The punishment, believed to be the first of its kind in Malaysia, drew sharp criticism from human rights groups both inside Malaysia and overseas. The local chapter of Amnesty International commented that Malaysia had been sent back to the Dark Ages and suggested that the sentence might constitute torture, while Malaysian activist Thilaga Sulathireh dubbed it a shocking spectacle which betrayed a regression in the country’s human rights.

If not an outright regression, the case certainly suggests that Prime Minister Mahathir Mohamad’s (pictured) young government is not as progressive as some had hoped when he cruised to a shock election win in May. While Mahathir denounced the caning, he did not argue that gay sex should be decriminalized, but rather noted that the women should have received a lighter sentence, such as “counselling”, since they had no prior criminal record.

Mahathir’s victory—which saw the 93-year-old topple his own protégé, Najib Razak, and put an end to the Barisan National coalition’s six decades of power—drew little comment from the European Union, even as American media outlets hailed Mahathir’s unexpected triumph as “a win for democracy in Southeast Asia”. Having been badly burned by Aung San Suu Kyi, Brussels seems to have wisely learned to proceed with caution before showering praise on “democratic” leaders who have not yet earned the label.

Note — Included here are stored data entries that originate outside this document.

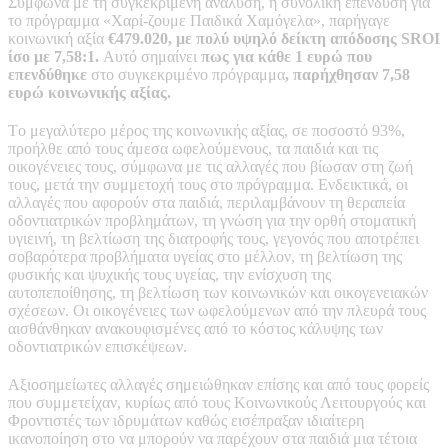
Σύμφωνα με τη συγκεκριμένη ανάλυση, η συνολική επένδυση για
το πρόγραμμα «Χαρί-ζουμε Παιδικά Χαμόγελα», παρήγαγε
κοινωνική αξία
€479.020,
με πολύ υψηλό δείκτη απόδοσης SROI
ίσο με 7,58:1.
Αυτό σημαίνει
πως για κάθε 1 ευρώ που
επενδύθηκε
στο συγκεκριμένο πρόγραμμα
, παρήχθησαν 7,58
ευρώ κοινωνικής αξίας.
Tο μεγαλύτερο μέρος της κοινωνικής αξίας, σε ποσοστό 93%,
προήλθε από τους άμεσα ωφελούμενους, τα παιδιά και τις
οικογένειες τους, σύμφωνα με τις αλλαγές που βίωσαν στη ζωή
τους, μετά την συμμετοχή τους στο πρόγραμμα. Ενδεικτικά, οι
αλλαγές που αφορούν στα παιδιά, περιλαμβάνουν τη θεραπεία
οδοντιατρικών προβλημάτων, τη γνώση για την ορθή στοματική
υγιεινή, τη βελτίωση της διατροφής τους, γεγονός που αποτρέπει
σοβαρότερα προβλήματα υγείας στο μέλλον, τη βελτίωση της
φυσικής και ψυχικής τους υγείας, την ενίσχυση της
αυτοπεποίθησης, τη βελτίωση των κοινωνικών και οικογενειακών
σχέσεων. Οι οικογένειες των ωφελούμενων από την πλευρά τους
αισθάνθηκαν ανακουφισμένες από το κόστος κάλυψης των
οδοντιατρικών επισκέψεων.
Αξιοσημείωτες αλλαγές σημειώθηκαν επίσης και από τους φορείς
που συμμετείχαν, κυρίως από τους Κοινωνικούς Λειτουργούς και
Φροντιστές των ιδρυμάτων καθώς εισέπραξαν ιδιαίτερη
ικανοποίηση στο να μπορούν να παρέχουν στα παιδιά μια τέτοια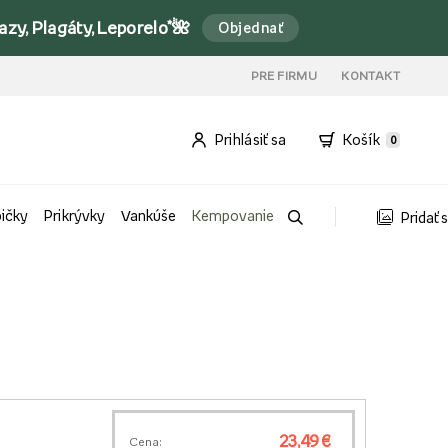
y, Plagáty, Leporelo*🌺
Objednať
PRE FIRMU
KONTAKT
Prihlásiť sa
Košík
0
bičky
Prikrývky
Vankúše
Kempovanie
Pridať 
23,49 €
Cena:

In this case, Mahathir’s history gives European lawmakers little reason to believe that he would be a champion of democratic values. The head of the EU delegation to Malaysia, Maria Castillo Fernandez expressed hopes in July that a long-stalled free trade agreement with Kuala Lumpur would be restarted soon. Given the importance of human rights in recent EU FTAs – especially the European Parliament’s activism in the deal with Vietnam - such recent developments should give European decision makers pause.

Indeed, despite his rebranding as an anti-corruption crusader, Mahathir is after all the same man who ruled Malaysia from 1981 to 2003 as a strongman who espoused vitriolic Malay nationalism, threw political opponents in prison on dubious charges, openly intimidated journalists, and unabashedly went on anti-Semitic tirades.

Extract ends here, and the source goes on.